Une élévation a lieu pour chaque personnage, celle de Christian qui prend de l’assurance, Roxane qui est sous le charme des comparaisons de Cyrano qui lui va crescendo vers un langage poétique.
Enfin, la virtuosité de Cyrano lui permet de séduire Roxane en usant de procédés et de tours poétiques. Les rimes internes, les assonances et les allitérations ainsi que les répétitions rythment la scène et confèrent une musicalité envoûtante aux paroles de notre séducteur. « Quitté » rime ainsi avec « glissé », accentuant l’équivalence entre les deux expressions qui composent ce vers. L’assonance en « i » dans la première réplique de Cyrano – « insensiblement », « quitté », « badinage », « glissé », « glissé », « sourire », « soupir » (2 fois), « glisser », « insensible », « il », « n’y », « frisson » - annonce peut-être la célèbre métaphore de la réplique suivante qui fait du baiser « un point [...] sur l’i du verbe aimer ».

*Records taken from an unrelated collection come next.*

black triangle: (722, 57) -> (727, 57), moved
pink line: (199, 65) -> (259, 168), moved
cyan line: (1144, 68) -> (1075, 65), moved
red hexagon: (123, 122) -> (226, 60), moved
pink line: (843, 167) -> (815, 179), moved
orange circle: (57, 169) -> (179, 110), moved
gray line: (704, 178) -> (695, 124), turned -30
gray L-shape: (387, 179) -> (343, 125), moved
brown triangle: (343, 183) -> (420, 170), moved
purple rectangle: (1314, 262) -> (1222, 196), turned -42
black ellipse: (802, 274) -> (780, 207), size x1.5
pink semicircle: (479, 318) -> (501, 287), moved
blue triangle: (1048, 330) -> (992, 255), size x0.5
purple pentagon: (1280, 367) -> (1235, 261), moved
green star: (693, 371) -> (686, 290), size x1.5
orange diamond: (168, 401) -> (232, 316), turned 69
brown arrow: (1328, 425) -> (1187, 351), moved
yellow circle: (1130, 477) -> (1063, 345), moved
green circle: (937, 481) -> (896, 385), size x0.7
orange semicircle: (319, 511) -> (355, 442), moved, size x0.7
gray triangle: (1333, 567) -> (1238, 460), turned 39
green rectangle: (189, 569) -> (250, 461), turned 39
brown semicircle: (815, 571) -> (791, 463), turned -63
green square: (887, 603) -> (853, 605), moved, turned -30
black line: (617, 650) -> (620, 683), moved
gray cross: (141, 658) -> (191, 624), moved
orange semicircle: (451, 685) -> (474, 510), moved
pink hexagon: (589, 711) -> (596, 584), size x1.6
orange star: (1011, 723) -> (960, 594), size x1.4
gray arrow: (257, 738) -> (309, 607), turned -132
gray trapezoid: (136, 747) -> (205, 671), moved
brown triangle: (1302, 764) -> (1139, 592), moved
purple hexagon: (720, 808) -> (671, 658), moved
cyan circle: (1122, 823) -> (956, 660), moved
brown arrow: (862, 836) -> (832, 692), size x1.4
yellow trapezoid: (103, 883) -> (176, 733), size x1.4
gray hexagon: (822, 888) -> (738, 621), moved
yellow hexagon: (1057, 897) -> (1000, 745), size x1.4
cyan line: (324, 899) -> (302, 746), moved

Cyrano utilise des propositions subordonnées relatives
Les vers constituant la seconde réplique de Cyrano sont construits de la même manière, un substantif complété par une relative ou un participe, pour conduire Roxane du « serment » au « baiser » qui scelle l’union des deux âmes amoureuses : c’est ainsi qu’un premier vers définit le baiser comme « un serment fait d’un peu plus près » tandis que les derniers vers de la réplique font de lui la traduction charnelle d’une union spirituelle par le biais de métaphores qui associent le corps et l’esprit : « se respirer le cœur » et « se goûter, au bord des lèvres, l’âme ! ».

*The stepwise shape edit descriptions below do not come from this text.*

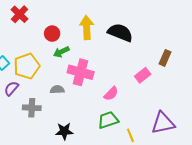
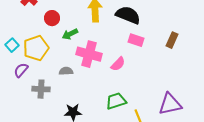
red circle: (52, 34) -> (52, 18), moved
pink rectangle: (143, 75) -> (136, 40), moved, turned 56
pink semicircle: (111, 94) -> (118, 64), moved

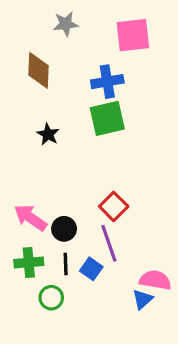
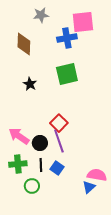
blue cross: (107, 82) -> (67, 38), moved
red square: (114, 206) -> (59, 123), moved
purple line: (109, 243) -> (59, 141), moved

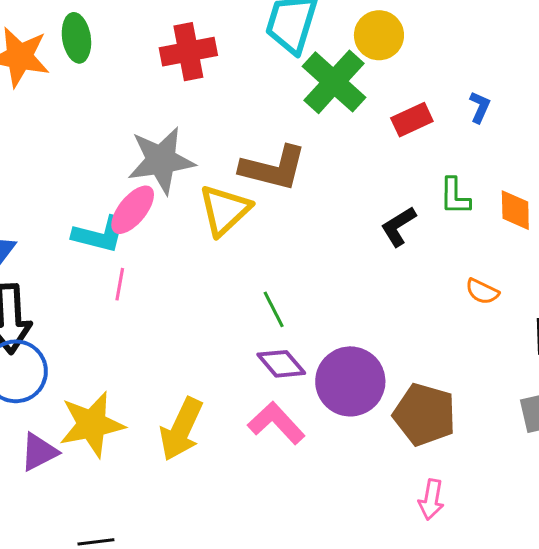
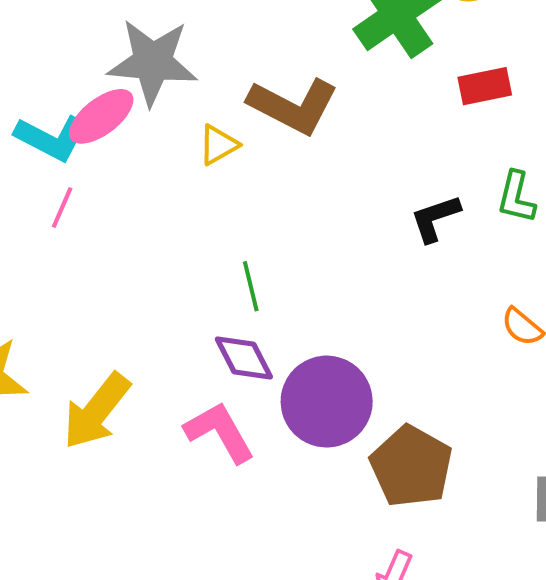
yellow triangle: (225, 210) -> (218, 145), size x0.6

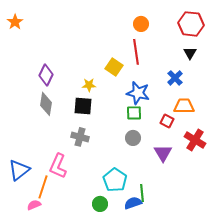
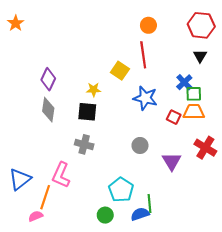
green square: (134, 113) -> (194, 94), moved
red square: (167, 121) -> (174, 117), moved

Cyrano emploie donc une langue poétique pour pouvoir envouter la charmante Roxane, ce qui est un succès. Il utilise l’assonance en « i » pour faire un effet de poésie. Dans sa seconde réplique il est question d’une union spirituelle renforcée par des métaphores.
Cette scène est également originale par le mélange des registres comique lyrique et pathétique.

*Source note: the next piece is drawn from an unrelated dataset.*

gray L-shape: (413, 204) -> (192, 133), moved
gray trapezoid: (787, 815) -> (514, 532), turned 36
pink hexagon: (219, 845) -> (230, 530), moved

Rostand y a ajouté quelques touches humoristiques. Le comique de situation est présent. Roxane qui pense s’adresser à Christian, Christian qui laisse parler Cyrano à sa place. L’autodérision dont fait preuve Cyrano dans son aparté : « C’est vrai, je suis beau… j’oubliais » Qui est censé faire rire le public. La répétition de « Monte ! » de Cyrano, qui doit dire à Christian l’attitude à adopter, l’expression « animal » pour désigner Christian qui contraste avec le langage poétique de Cyrano lorsqu’il s’adresse à Roxane.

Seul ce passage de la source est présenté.